If you want to know what is happening in China, listen to this. It tells the story of a mill town South Carolina, Greenville, that has evolved, just as Foxconn is evolving. Back in its heyday the bars were buckets of blood, youngsters quit school at sixteen and clocked in for a great paycheck, and many lived far more comfortably than their agrarian fore-bearers. Now that mill town is shutting down, the last bar housing a pair of jokers who used to travel the world on a factory paycheck, and the real industry is down the road in clean, high-tech buildings where there are a hundred robots per human making widgets no 16-year-old drop-out could piece together, let alone understand.
In the end, Greenville died and was reborn. So, too, will Shenzhen. The good companies in China, for years, supplied a better life for countless post-agrarian workers. They were not drafted into service. Instead, they walked up to the gates and applied for a job. Children were not pulled from their cribs to work in the darkness and noise, they were told they’d have a better life if they sat in chairs and assembled cellphones for fat Americans. This hand-waving by Apple won’t make the bad factories go away and it will encourage the good factories to automate much more. Why hire 400,000 complainers when you can hire 1,000 Chinese PhDs to run the line? Follow the arc of manufacturing in the US and you’ll see the same arc repeated in Shenzhen.

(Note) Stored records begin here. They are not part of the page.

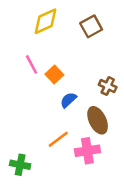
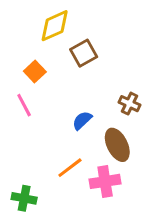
brown square: (91, 26) -> (84, 53), moved
pink line: (32, 64) -> (24, 105), moved
orange square: (54, 75) -> (35, 72), moved

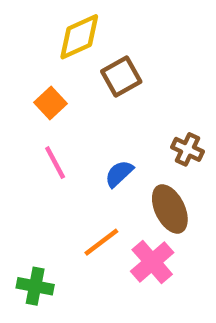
pink line: (24, 105) -> (55, 163), moved
pink cross: (105, 181) -> (152, 262), turned -32

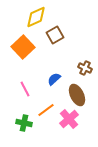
orange square: (51, 103) -> (23, 47), size x1.6
pink line: (55, 163) -> (25, 89), moved
green cross: (35, 286) -> (24, 123), moved

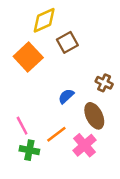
pink line: (25, 89) -> (22, 126), moved

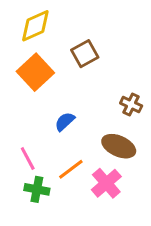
yellow diamond: (44, 20) -> (35, 26), moved
blue semicircle: (66, 96) -> (65, 121), moved
brown ellipse: (94, 116) -> (119, 146), turned -40

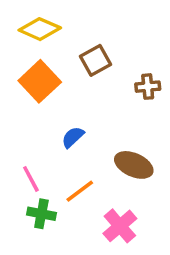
yellow diamond: (35, 26) -> (40, 29), turned 48
brown cross: (131, 105) -> (148, 87), moved, turned -30
pink cross: (106, 183) -> (120, 226), moved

I’m not here to defend Apple or Foxconn nor am I about to sing folksongs about the exploited, migrant electronics assemblers. This is about economics. China’s economy is booming, their unemployment rate was near 4.1% in 2010 (ours is 8.3% now and 9.1% in 2010), and what Shenzhen makes, the world takes. Apple doesn’t like negative publicity, so they’re sending a third party to pick up some talking points and when that third party comes back, all smiles, we’ll forget about real sweatshops in real places. Focusing on two huge companies in the pantheon of Asian manufacturing is like sending the entire firehouse after a little smoke. The real fires go right on blazing while the contractor gesticulates on the sidewalk, yelling “I was working. I was working.”